Fully Sharded Data Parallel (FSDP)

Overview

Fully Sharded Data Parallel (FSDP) is a type of data-parallel training, but unlike traditional data-parallel, which maintains a per-GPU copy of a model’s parameters, gradients and optimizer states, it shards all of these states across data-parallel workers and can optionally offload the sharded model parameters to CPUs.
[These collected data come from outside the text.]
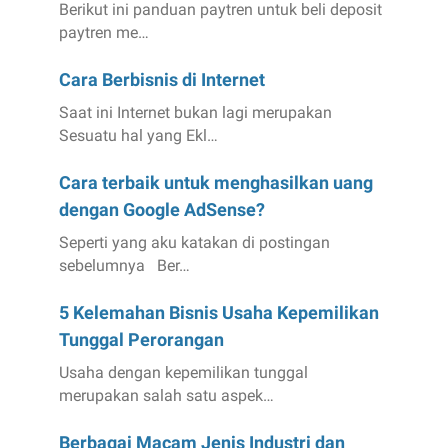
Berikut ini panduan paytren untuk beli deposit
paytren me…
Cara Berbisnis di Internet
Saat ini Internet bukan lagi merupakan
Sesuatu hal yang Ekl…
Cara terbaik untuk menghasilkan uang
dengan Google AdSense?
Seperti yang aku katakan di postingan
sebelumnya Ber…
5 Kelemahan Bisnis Usaha Kepemilikan
Tunggal Perorangan
Usaha dengan kepemilikan tunggal
merupakan salah satu aspek…
Berbagai Macam Jenis Industri dan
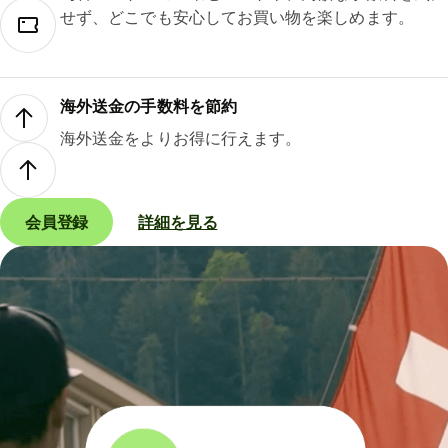
せず、どこでも安心してお買い物を楽しめます。
海外送金の手数料を節約
海外送金をよりお得に行えます。
会員登録
詳細を見る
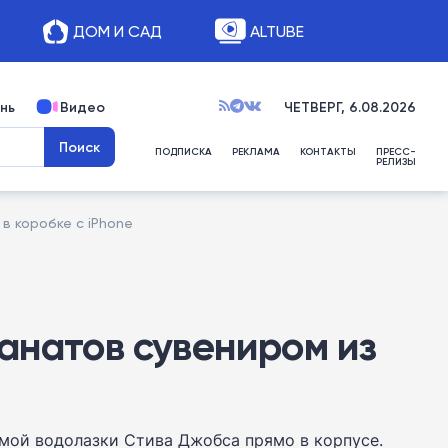
ДОМ И САД
ALTUBE
нь
Видео
ЧЕТВЕРГ, 6.08.2026
ПОДПИСКА
РЕКЛАМА
КОНТАКТЫ
ПРЕСС-
РЕЛИЗЫ
в коробке с iPhone
анатов сувениром из
амой водолазки Стива Джобса прямо в корпусе.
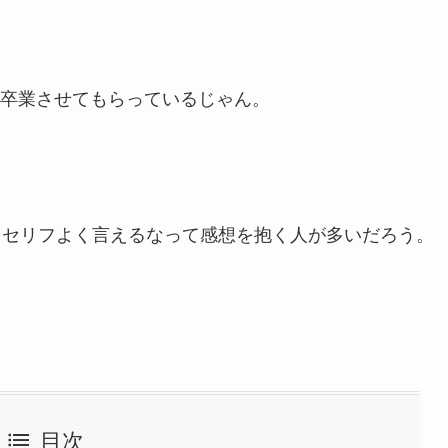
卒業させてもらっているじゃん。
てセリフよく言えるなって感想を抱く人が多いだろう。
目次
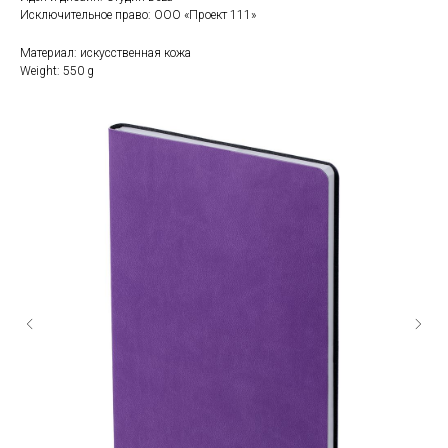
Исключительное право: ООО «Проект 111»
Материал: искусственная кожа
Weight: 550 g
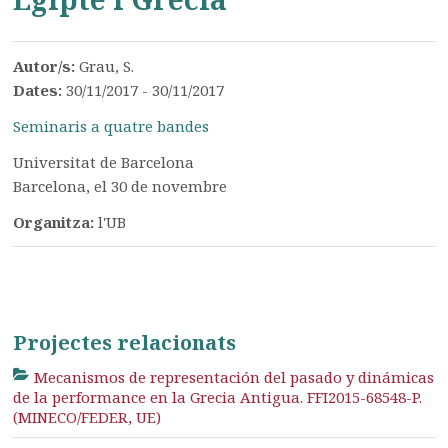
Autor/s:
Grau, S.
Dates:
30/11/2017 - 30/11/2017
Seminaris a quatre bandes
Universitat de Barcelona
Barcelona, el 30 de novembre
Organitza:
l'UB
Projectes relacionats
Mecanismos de representación del pasado y dinámicas
de la performance en la Grecia Antigua. FFI2015-68548-P.
(MINECO/FEDER, UE)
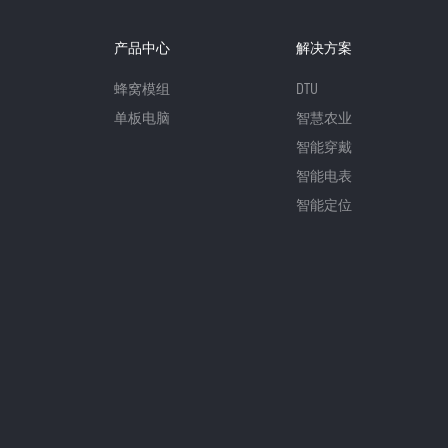
产品中心
解决方案
蜂窝模组
DTU
单板电脑
智慧农业
智能穿戴
智能电表
智能定位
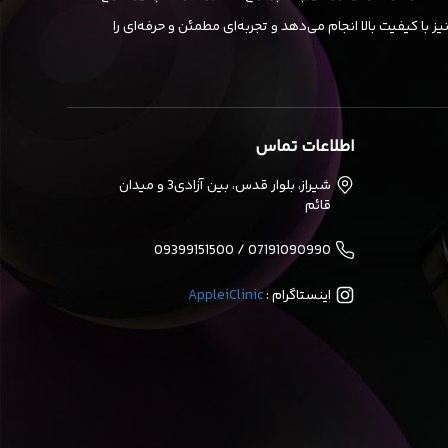
ا کیفیت بالا انجام می‌دهد و تجربه‌ای مطمئن و حرفه‌ای را
اطلاعات تماس
شیراز، بلوار قدس، بین آزادی3 و میدان
قائم
07191090990 / 09399151500
اینستاگرام :
AppleiClinic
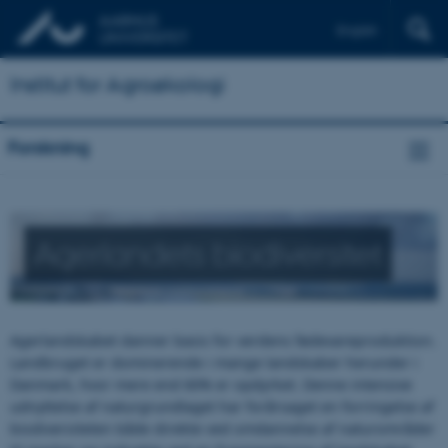
English
Institut for Agroøkologi
Forskning
Agerlandets biodiversitet
Agerlandskabet danner basis for verdens fødevareproduktion.
Landbruget er dominerende i mange landskaber herunder i
Danmark, hvor mere end 60% er opdyrket. Denne intensive
udnyttelse af naturgrundlaget har forårsaget en forringelse af
biodiversiteten både direkte ved omdannelse af naturområder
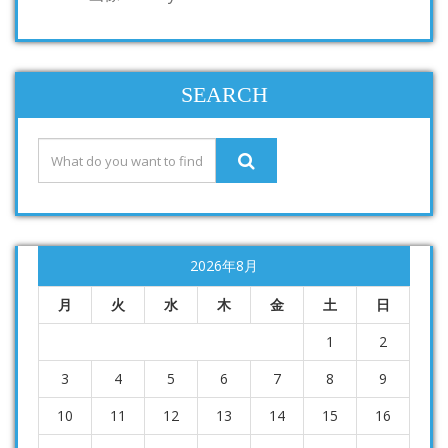
SEARCH
2026年8月
月
火
水
木
金
土
日
1
2
3
4
5
6
7
8
9
10
11
12
13
14
15
16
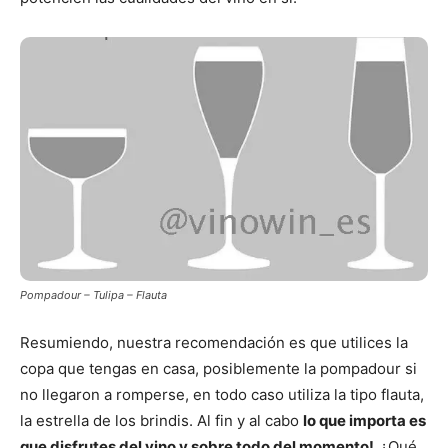
Pompadour – Tulipa – Flauta
Resumiendo, nuestra recomendación es que utilices la
copa que tengas en casa, posiblemente la pompadour si
no llegaron a romperse, en todo caso utiliza la tipo flauta,
la estrella de los brindis. Al fin y al cabo
lo que importa es
que disfrutes del vino y sobre todo del momento!.
¿Qué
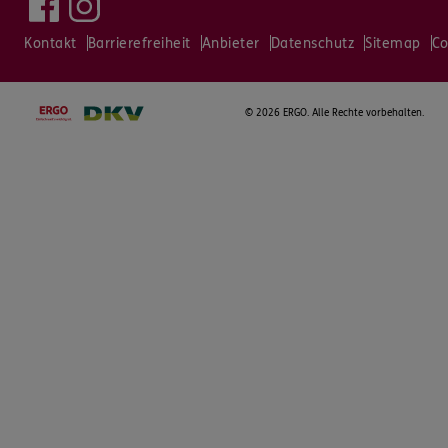
Kontakt
Barrierefreiheit
Anbieter
Datenschutz
Sitemap
Co
©
2026 ERGO. Alle Rechte vorbehalten.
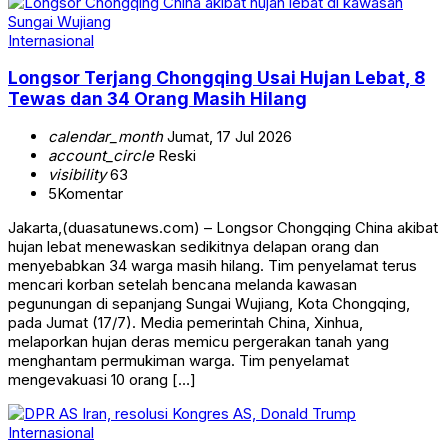
Internasional
Longsor Terjang Chongqing Usai Hujan Lebat, 8
Tewas dan 34 Orang Masih Hilang
calendar_month
Jumat, 17 Jul 2026
account_circle
Reski
visibility
63
5
Komentar
Jakarta,(duasatunews.com) – Longsor Chongqing China akibat
hujan lebat menewaskan sedikitnya delapan orang dan
menyebabkan 34 warga masih hilang. Tim penyelamat terus
mencari korban setelah bencana melanda kawasan
pegunungan di sepanjang Sungai Wujiang, Kota Chongqing,
pada Jumat (17/7). Media pemerintah China, Xinhua,
melaporkan hujan deras memicu pergerakan tanah yang
menghantam permukiman warga. Tim penyelamat
mengevakuasi 10 orang […]
Internasional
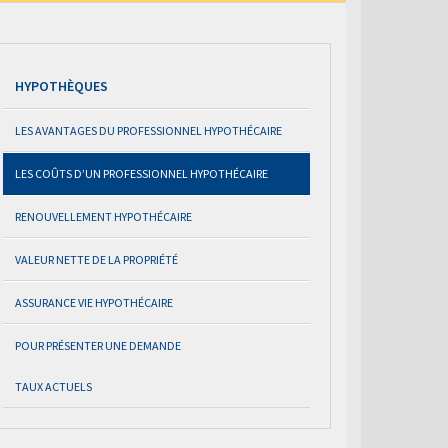
HYPOTHÈQUES
LES AVANTAGES DU PROFESSIONNEL HYPOTHÉCAIRE
LES COÛTS D’UN PROFESSIONNEL HYPOTHÉCAIRE
RENOUVELLEMENT HYPOTHÉCAIRE
VALEUR NETTE DE LA PROPRIÉTÉ
ASSURANCE VIE HYPOTHÉCAIRE
POUR PRÉSENTER UNE DEMANDE
TAUX ACTUELS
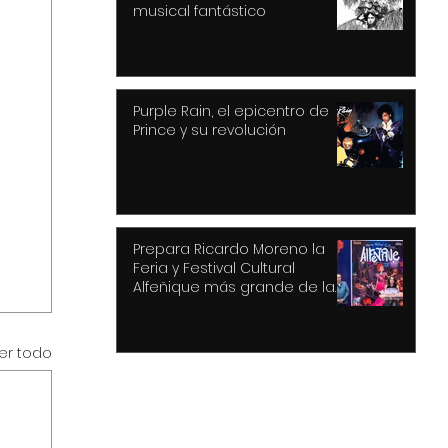
musical fantástico
Purple Rain, el epicentro de
Prince y su revolución
Prepara Ricardo Moreno la
Feria y Festival Cultural
Alfeñique más grande de la
historia de Toluca
er todo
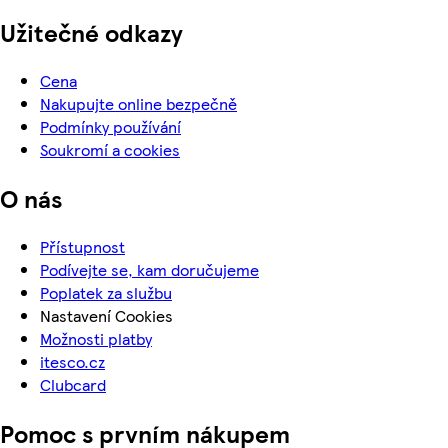
Užitečné odkazy
Cena
Nakupujte online bezpečně
Podmínky používání
Soukromí a cookies
O nás
Přístupnost
Podívejte se, kam doručujeme
Poplatek za službu
Nastavení Cookies
Možnosti platby
itesco.cz
Clubcard
Pomoc s prvním nákupem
NeMo Framework supports FSDP for GPT-based models such as GPT-3, Llama, etc.

Usage

Model Training

Define the configuration for FSDP in the model configuration:

megatron_amp_O2: False # megatron_amp_O2 is not supported by FSDP
fsdp: True # Enable training with torch FSDP.
fsdp_sharding_strategy: 'full' # Method to shard model states. Available options are 'full', 'hybrid', and 'grad'.
fsdp_grad_reduce_dtype: 'bf16' # Gradient reduction data type.
fsdp_sharded_checkpoint: False # Store and load FSDP shared checkpoint.

optim:
   name: fused_adam # distributed_fused_adam is currently not supported by FSDP

Please, note that FSDP is currently not supported with distributed_fused_adam optimizer and megatron_amp_O2.

Model Fine-Tuning

Define the configuration for FSDP in the model configuration:

megatron_amp_O2: False # megatron_amp_O2 is not supported by FSDP
fsdp: True # Enable training with torch FSDP.
fsdp_sharding_strategy: 'full' # Method to shard model states. Available options are 'full', 'hybrid', and 'grad'.
fsdp_grad_reduce_dtype: 'bf16' # Gradient reduction data type.
fsdp_sharded_checkpoint: False # Store and load FSDP shared checkpoint.
fsdp_use_orig_params: False # Set to True to use FSDP with specific fine-tuning scheme (ptuning, lora, adapter, etc.).

optim:
   name: fused_adam # distributed_fused_adam is currently not supported by FSDP

Please, note that FSDP is currently not supported with distributed_fused_adam optimizer and megatron_amp_O2.